室町時代の知恵が未来を醸す ~「御代菊 水酛×山田錦」が示す日本酒の新たな価値

奈良県の喜多酒造が、新商品「御代菊 水酛×山田錦」シリーズを発表しました。同社はこれまで展開してきた「水酛×ヒノヒカリ」シリーズに代わり、酒米の王様とも呼ばれる山田錦を用いた新たな水酛シリーズを主力として展開する方針を示しています。さらに、この商品は「MIYOKIKU New Concept 2026」と位置付けられ、今後も第二弾、第三弾と続く新ブランドとして育てていく構想が明らかにされています。

このニュースが注目される理由は、「新商品が発売された」というだけではありません。そこには、日本酒の未来を左右する一つの潮流が見えてくるからです。

水酛とは、室町時代に奈良で生まれたとされる、日本酒の極めて古い酒母づくりの技法です。生米を水に浸して乳酸菌を自然に繁殖させ、その「そやし水」を仕込みに用いることで、人工的に乳酸を添加することなく発酵を安定させます。現在主流となっている速醸酛とは対照的に、自然の微生物の働きを生かす製法であり、日本酒の原点ともいえる技術です。
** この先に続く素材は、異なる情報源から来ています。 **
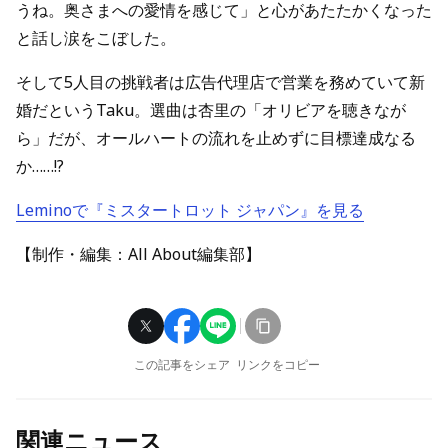
うね。奥さまへの愛情を感じて」と心があたたかくなった
と話し涙をこぼした。
そして5人目の挑戦者は広告代理店で営業を務めていて新
婚だというTaku。選曲は杏里の「オリビアを聴きなが
ら」だが、オールハートの流れを止めずに目標達成なる
か……!?
Leminoで『ミスタートロット ジャパン』を見る
【制作・編集：All About編集部】
この記事をシェア
リンクをコピー
関連ニュース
近代化の中で一度は姿を消しましたが、伝統技術を見直す動きの中で少しずつ復活し、近年では個性的な酒造りを目指す酒蔵を中心に再び注目を集めています。

特に2010年代後半からは、生酛や山廃に続く「次の伝統製法」として水酛への関心が高まりました。その背景には、クラフトビールやナチュラルワインの人気があります。大量生産では生み出せない自然な発酵や複雑な味わいを評価する流れが世界中で広がり、日本酒にも同じ価値観が求められるようになったのです。海外では「自然発酵」という考え方が高く評価されており、水酛は日本酒ならではの個性として注目され始めています。
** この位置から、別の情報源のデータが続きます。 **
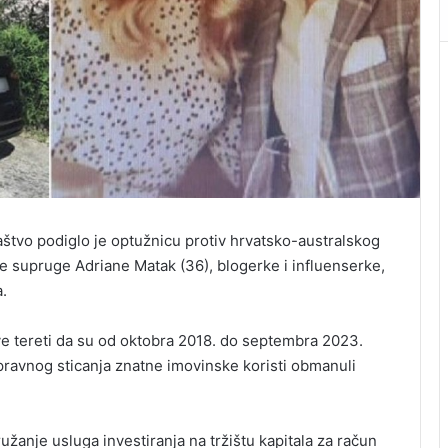
aštvo podiglo je optužnicu protiv hrvatsko-australskog
e supruge Adriane Matak (36), blogerke i influenserke,
.
e tereti da su od oktobra 2018. do septembra 2023.
pravnog sticanja znatne imovinske koristi obmanuli
ružanje usluga investiranja na tržištu kapitala za račun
そのような中で喜多酒造が選んだのは、水酛という伝統技術と、兵庫県特A地区産山田錦という最高峰の酒米を組み合わせるという挑戦でした。山田錦は繊細で上品な味わいを生み出す代表的な酒米です。一方、水酛は自然由来の乳酸菌がもたらす爽やかな酸味と奥行きのある旨味を特徴とします。この二つを融合させることで、伝統を守るだけではなく、現代の消費者にも受け入れられる透明感のある味わいを目指していることがうかがえます。アルコール度数を14度に抑えた設計も、軽やかで飲みやすい日本酒を求める時代の流れを意識したものと言えるでしょう。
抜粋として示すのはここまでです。